● Problem to work on
Although the entries contain pictures, only their words should be duplicated exactly.

○ ○ ○ ○ ○ ○ ○

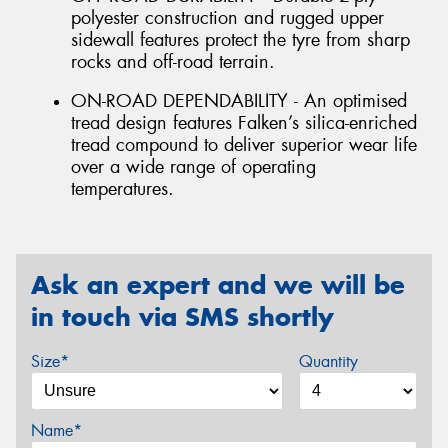
polyester construction and rugged upper
sidewall features protect the tyre from sharp
rocks and off-road terrain.
ON-ROAD DEPENDABILITY - An optimised
tread design features Falken’s silica-enriched
tread compound to deliver superior wear life
over a wide range of operating
temperatures.
Ask an expert and we will be
in touch via SMS shortly
Size*
Quantity
Name*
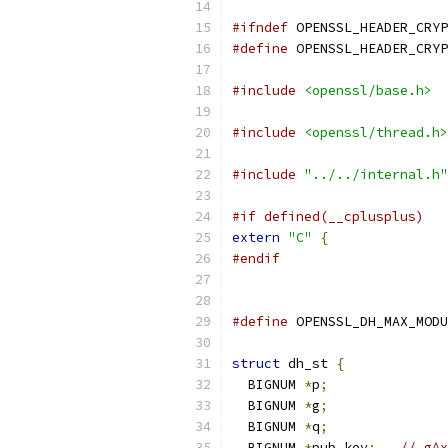
#ifndef
 OPENSSL_HEADER_CRYP
#define
 OPENSSL_HEADER_CRYP
#include
<openssl/base.h>
#include
<openssl/thread.h>
#include
"../../internal.h"
#if defined(__cplusplus)
extern
"C"
{
#endif
#define
 OPENSSL_DH_MAX_MODU
struct
 dh_st 
{
  BIGNUM 
*
p
;
  BIGNUM 
*
g
;
  BIGNUM 
*
q
;
  BIGNUM 
*
pub_key
;
// g^x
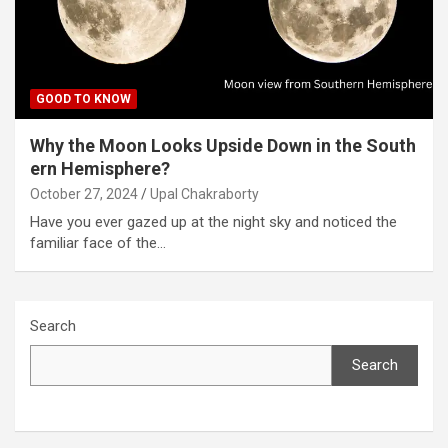
GOOD TO KNOW
Why the Moon Looks Upside Down in the South
ern Hemisphere?
October 27, 2024
Upal Chakraborty
Have you ever gazed up at the night sky and noticed the
familiar face of the…
Search
Search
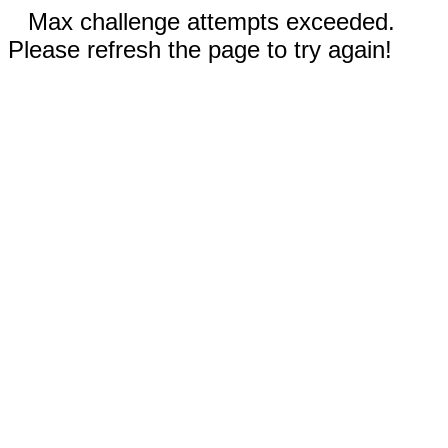
Max challenge attempts exceeded.
Please refresh the page to try again!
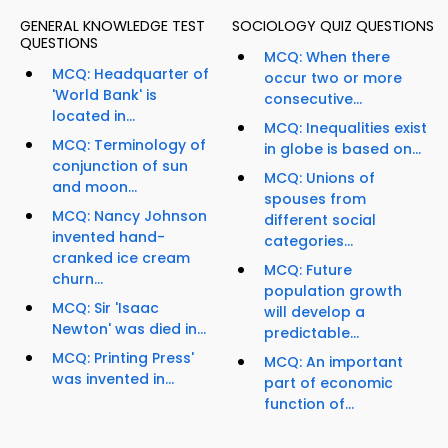
GENERAL KNOWLEDGE TEST
SOCIOLOGY QUIZ QUESTIONS
QUESTIONS
MCQ: When there
MCQ: Headquarter of
occur two or more
'World Bank' is
consecutive...
located in...
MCQ: Inequalities exist
MCQ: Terminology of
in globe is based on...
conjunction of sun
MCQ: Unions of
and moon...
spouses from
MCQ: Nancy Johnson
different social
invented hand-
categories...
cranked ice cream
MCQ: Future
churn...
population growth
MCQ: Sir 'Isaac
will develop a
Newton' was died in...
predictable...
MCQ: Printing Press'
MCQ: An important
was invented in...
part of economic
function of...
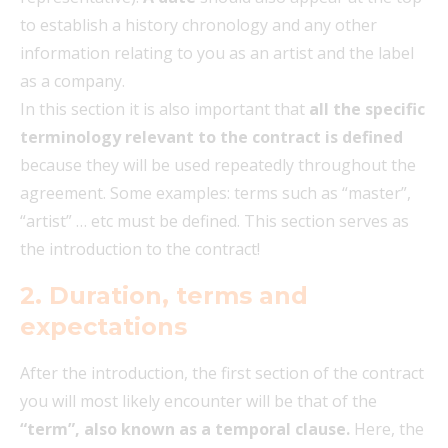
to establish a history chronology and any other
information relating to you as an artist and the label
as a company.
In this section it is also important that
all the specific
terminology relevant to the contract is defined
because they will be used repeatedly throughout the
agreement. Some examples: terms such as “master”,
“artist” … etc must be defined. This section serves as
the introduction to the contract!
2. Duration, terms and
expectations
After the introduction, the first section of the contract
you will most likely encounter will be that of the
“term”, also known as a temporal clause.
Here, the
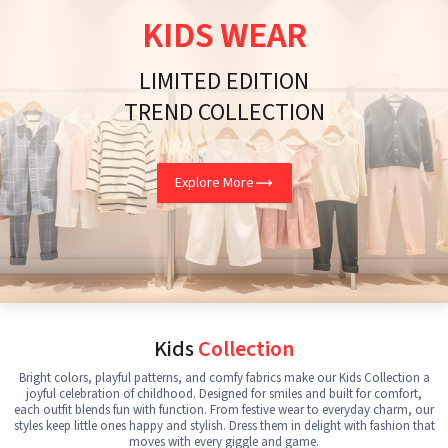
KIDS WEAR
LIMITED EDITION
TREND COLLECTION
Explore More
Kids
Collection
Bright colors, playful patterns, and comfy fabrics make our Kids Collection a
joyful celebration of childhood. Designed for smiles and built for comfort,
each outfit blends fun with function. From festive wear to everyday charm, our
styles keep little ones happy and stylish. Dress them in delight with fashion that
moves with every giggle and game.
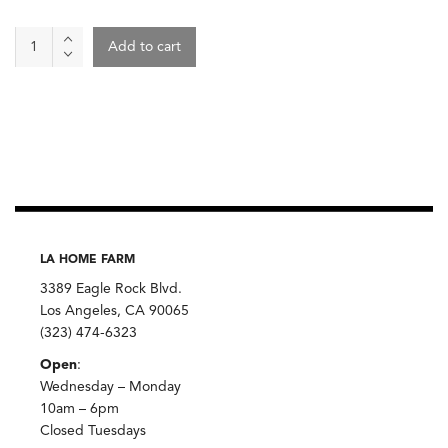
Wine
Add to cart
-
Rochette
2023,
Ozil
quantity
LA HOME FARM
3389 Eagle Rock Blvd.
Los Angeles, CA 90065
(323) 474-6323
Open
:
Wednesday – Monday
10am – 6pm
Closed Tuesdays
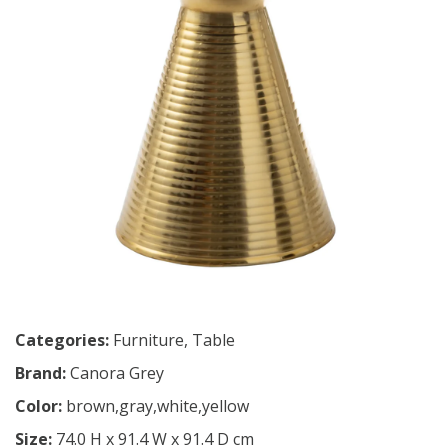
Categories:
Furniture
,
Table
Brand:
Canora Grey
Color:
brown,gray,white,yellow
Size:
74.0 H x 91.4 W x 91.4 D cm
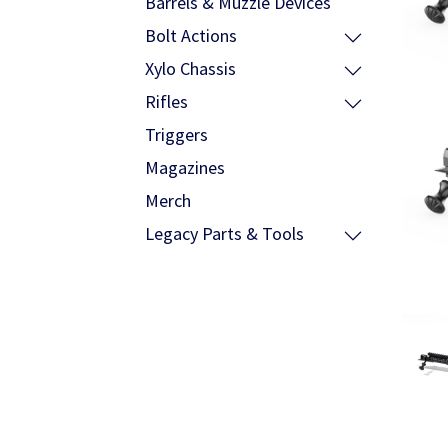
Barrels & Muzzle Devices
Bolt Actions
Xylo Chassis
Rifles
Triggers
Magazines
Merch
Legacy Parts & Tools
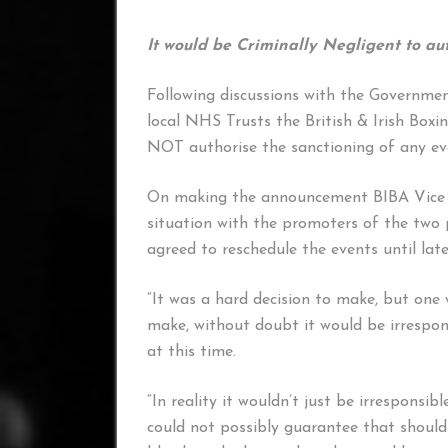
It would be Criminally Negligent to au
Following discussions with the Governmen
local NHS Trusts the British & Irish Box
NOT authorise the sanctioning of any ev
On making the announcement BIBA Vice P
situation with the promoters of the two 
agreed to reschedule the events until late
“It was a hard decision to make, but one 
make, without doubt it would be irrespon
at this time.
“In reality it wouldn’t just be irresponsib
could not possibly guarantee that should 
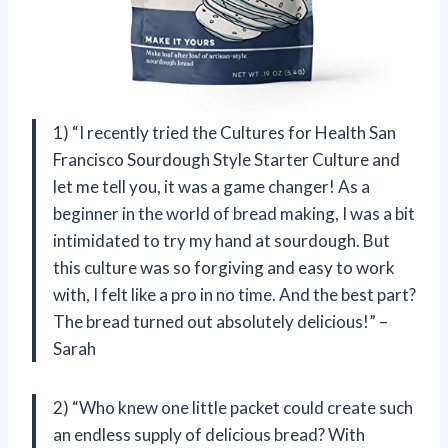
1) “I recently tried the Cultures for Health San
Francisco Sourdough Style Starter Culture and
let me tell you, it was a game changer! As a
beginner in the world of bread making, I was a bit
intimidated to try my hand at sourdough. But
this culture was so forgiving and easy to work
with, I felt like a pro in no time. And the best part?
The bread turned out absolutely delicious!” –
Sarah
2) “Who knew one little packet could create such
an endless supply of delicious bread? With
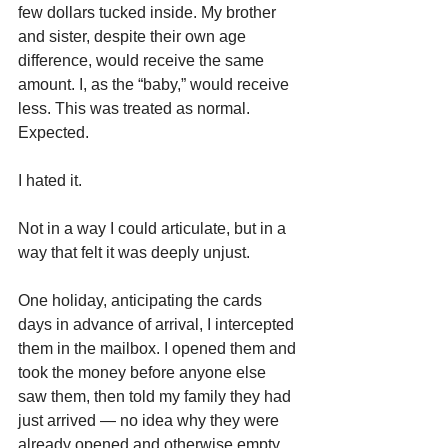
few dollars tucked inside. My brother 
and sister, despite their own age 
difference, would receive the same 
amount. I, as the “baby,” would receive 
less. This was treated as normal. 
Expected.
I hated it.
Not in a way I could articulate, but in a 
way that felt it was deeply unjust.
One holiday, anticipating the cards 
days in advance of arrival, I intercepted 
them in the mailbox. I opened them and 
took the money before anyone else 
saw them, then told my family they had 
just arrived — no idea why they were 
already opened and otherwise empty.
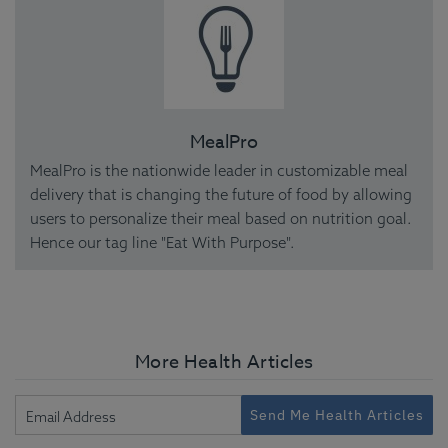
MealPro
MealPro is the nationwide leader in customizable meal
delivery that is changing the future of food by allowing
users to personalize their meal based on nutrition goal.
Hence our tag line "Eat With Purpose".
More Health Articles
Send Me Health Articles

○ ○ ○ ○ ○ ○ ○

● Output for this task
polyester construction and rugged upper
sidewall features protect the tyre from sharp
rocks and off-road terrain.
ON-ROAD DEPENDABILITY - An optimised
tread design features Falken’s silica-enriched
tread compound to deliver superior wear life
over a wide range of operating
temperatures.
Ask an expert and we will be
in touch via SMS shortly
Size*
Quantity
Name*
#ifndef
 OPENSSL_HEADER_CRYP
#define
 OPENSSL_HEADER_CRYP
#include
<openssl/base.h>
#include
<openssl/thread.h>
#include
"../../internal.h"
#if defined(__cplusplus)
extern
"C"
{
#endif
#define
 OPENSSL_DH_MAX_MODU
struct
 dh_st 
{
  BIGNUM 
*
p
;
  BIGNUM 
*
g
;
  BIGNUM 
*
q
;
  BIGNUM 
*
pub_key
;
// g^x
GOOD TO KNOW
Why the Moon Looks Upside Down in the South
ern Hemisphere?
October 27, 2024
Upal Chakraborty
Have you ever gazed up at the night sky and noticed the
familiar face of the…
Search
Search
Max challenge attempts exceeded.
Please refresh the page to try again!
GENERAL KNOWLEDGE TEST
SOCIOLOGY QUIZ QUESTIONS
QUESTIONS
MCQ: When there
MCQ: Headquarter of
occur two or more
'World Bank' is
consecutive...
located in...
MCQ: Inequalities exist
MCQ: Terminology of
in globe is based on...
conjunction of sun
MCQ: Unions of
and moon...
spouses from
MCQ: Nancy Johnson
different social
invented hand-
categories...
cranked ice cream
MCQ: Future
churn...
population growth
MCQ: Sir 'Isaac
will develop a
Newton' was died in...
predictable...
MCQ: Printing Press'
MCQ: An important
was invented in...
part of economic
function of...
to establish a history chronology and any other
information relating to you as an artist and the label
as a company.
In this section it is also important that
all the specific
terminology relevant to the contract is defined
because they will be used repeatedly throughout the
agreement. Some examples: terms such as “master”,
“artist” … etc must be defined. This section serves as
the introduction to the contract!
2. Duration, terms and
expectations
After the introduction, the first section of the contract
you will most likely encounter will be that of the
“term”, also known as a temporal clause.
Here, the
KIDS WEAR
LIMITED EDITION
TREND COLLECTION
Explore More
Kids
Collection
Bright colors, playful patterns, and comfy fabrics make our Kids Collection a
joyful celebration of childhood. Designed for smiles and built for comfort,
each outfit blends fun with function. From festive wear to everyday charm, our
styles keep little ones happy and stylish. Dress them in delight with fashion that
moves with every giggle and game.
Wine
Add to cart
-
Rochette
2023,
Ozil
quantity
LA HOME FARM
3389 Eagle Rock Blvd.
Los Angeles, CA 90065
(323) 474-6323
Open
:
Wednesday – Monday
10am – 6pm
Closed Tuesdays
Categories:
Furniture
,
Table
Brand:
Canora Grey
Color:
brown,gray,white,yellow
Size:
74.0 H x 91.4 W x 91.4 D cm
Barrels & Muzzle Devices
Bolt Actions
Xylo Chassis
Rifles
Triggers
Magazines
Merch
Legacy Parts & Tools
It would be Criminally Negligent to au
Following discussions with the Governmen
local NHS Trusts the British & Irish Box
NOT authorise the sanctioning of any ev
On making the announcement BIBA Vice P
situation with the promoters of the two 
agreed to reschedule the events until late
“It was a hard decision to make, but one 
make, without doubt it would be irrespon
at this time.
“In reality it wouldn’t just be irresponsib
could not possibly guarantee that should 
1) “I recently tried the Cultures for Health San
Francisco Sourdough Style Starter Culture and
let me tell you, it was a game changer! As a
beginner in the world of bread making, I was a bit
intimidated to try my hand at sourdough. But
this culture was so forgiving and easy to work
with, I felt like a pro in no time. And the best part?
The bread turned out absolutely delicious!” –
Sarah
2) “Who knew one little packet could create such
an endless supply of delicious bread? With
few dollars tucked inside. My brother 
and sister, despite their own age 
difference, would receive the same 
amount. I, as the “baby,” would receive 
less. This was treated as normal. 
Expected.
I hated it.
Not in a way I could articulate, but in a 
way that felt it was deeply unjust.
One holiday, anticipating the cards 
days in advance of arrival, I intercepted 
them in the mailbox. I opened them and 
took the money before anyone else 
saw them, then told my family they had 
just arrived — no idea why they were 
already opened and otherwise empty.
MealPro
MealPro is the nationwide leader in customizable meal
delivery that is changing the future of food by allowing
users to personalize their meal based on nutrition goal.
Hence our tag line "Eat With Purpose".
More Health Articles
Send Me Health Articles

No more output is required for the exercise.